Scott Brown will officially be the Republican nominee for Senate in New Hampshire, after winning the GOP primary with roughly half the vote Tuesday.
Brown will now face Democrat Sen. Jeanne Shaheen in the general election. Shaheen has led Brown by a few points on average in recent public polls.
“After six years of missed opportunities at home and growing dangers around the world, we need change,” Brown said in his victory speech Tuesday night. “And the problem is, a vote for my opponent will change exactly nothing.”
The primary result marks the end of the first phase of an unlikely professional turnaround for Brown, who rocketed to national fame when he won a special Senate election in Massachusetts in 2010, only to lose his seat to Sen.

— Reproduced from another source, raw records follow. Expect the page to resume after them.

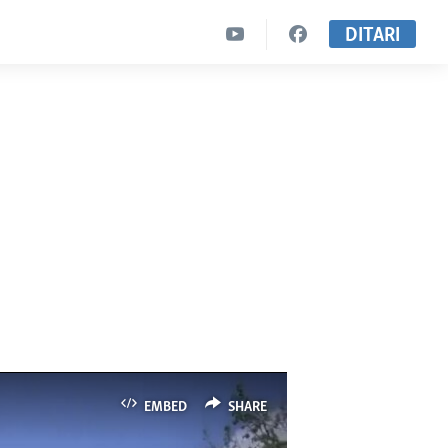
DITARI
EMBED
SHARE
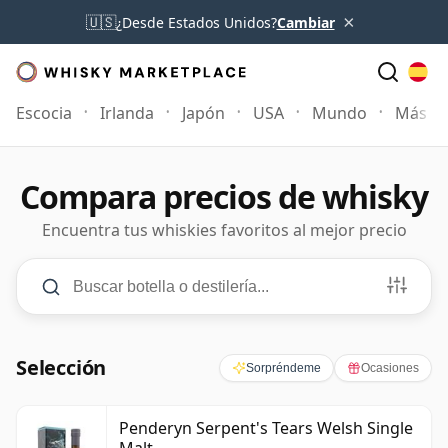
×
🇺🇸
¿Desde Estados Unidos?
Cambiar
Escocia
Irlanda
Japón
USA
Mundo
Más
Compara precios de whisky
Encuentra tus whiskies favoritos al mejor precio
Búsqueda y filtros
Buscar botella o destilería
PRECIO
€0
–
€500+
EDAD
3
–
50+
años
Mínimo Precio
Máximo Precio
Mínimo Edad
Máximo Edad
Selección
Sorpréndeme
Ocasiones
Penderyn Serpent's Tears Welsh Single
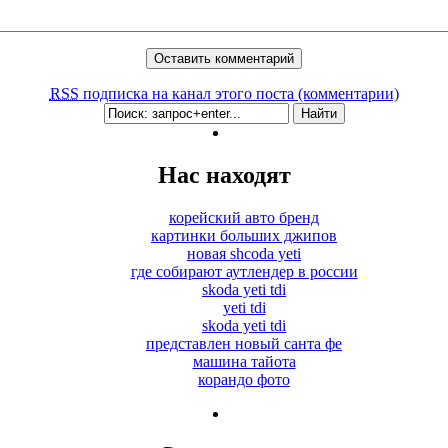
RSS
подписка на канал этого поста (комментарии)
Нас находят
корейский авто бренд
картинки больших джипов
новая shcoda yeti
где собирают аутлендер в россии
skoda yeti tdi
yeti tdi
skoda yeti tdi
представлен новый санта фе
машина тайота
корандо фото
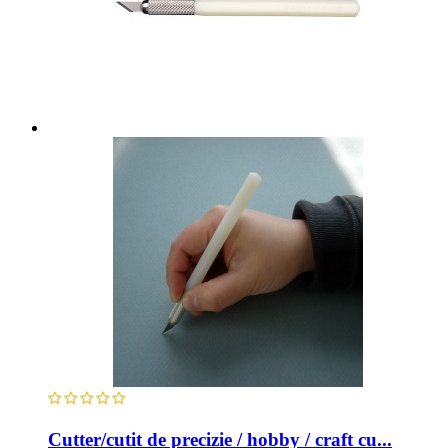
Cutter/cutit de precizie / hobby / craft cu...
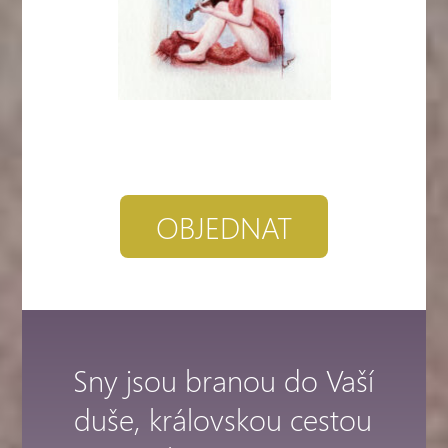
OBJEDNAT
Sny jsou branou do Vaší
duše, královskou cestou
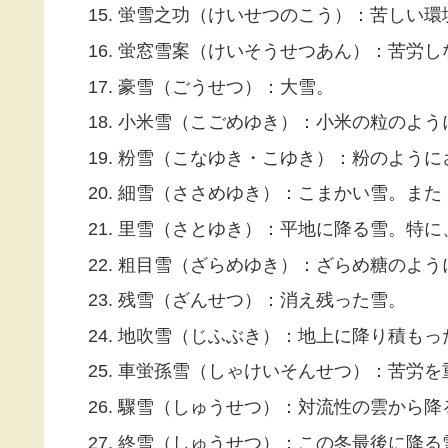
蛍雪之功（けいせつのこう）：苦しい環
蛍窓雪案（けいそうせつあん）：苦労し
豪雪（ごうせつ）：大雪。
小米雪（こごめゆき）：小米の粒のよう
粉雪（こなゆき・こゆき）：粉のように
細雪（ささめゆき）：こまかい雪。また
里雪（さとゆき）：平地に降る雪。特に
粗目雪（ざらめゆき）：ざらめ糖のよう
残雪（ざんせつ）：消え残った雪。
地吹雪（じふぶき）：地上に降り積もっ
車蛍孫雪（しゃけいそんせつ）：苦労を
驟雪（しゅうせつ）：対流性の雲から降
終雪（しゅうせつ）：この冬最後に降る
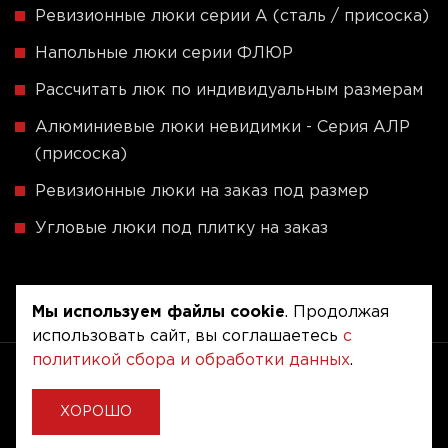
Ревизионные люки серии A (сталь / присоска)
Напольные люки серии ФЛЮР
Рассчитать люк по индивидуальным размерам
Алюминиевые люки невидимки - Серия АЛР
(присоска)
Ревизионные люки на заказ под размер
Угловые люки под плитку на заказ
Мы используем файлы cookie
. Продолжая
использовать сайт, вы соглашаетесь
с
политикой сбора и обработки данных
.
Copyright © 2020 - 2026. Люкер, ревизионные
сантехнические люки.
Разработка и продвижение -
Vegas Studio
ХОРОШО
Политика конфиденциальности
Пользовательское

Elizabeth Warren, a Democrat, in 2012.
Brown shocked more than a few people when he decided, at the end of last year, to drive his signature pick-up truck across the border to New Hampshire and try his hand at one more Senate election. His roots in the state were tenuous — Brown and his wife, Gail, moved into their longtime vacation home in Rye, N.H. — and Democrats, and some Republicans, panned Brown’s “opportunism.”
Democrats still plan to make Brown’s fledgling residency an issue for the remainder of the election.
“Tuesday was the first time Scott Brown ever voted in a New Hampshire Senate race and not surprisingly, he voted for himself, a fact that perfectly sums up his campaign,” Shaheen’s campaign manager Mike Vlacich wrote in a memo distributed to press.
But, at least for most New Hampshire Republicans, Brown was able to prove his Granite State mettle, if against a weak field of opponents. Brown bested Bob Smith, a has-been New Hampshire senator who has been living in Florida, and Jim Rubens, a former state senator.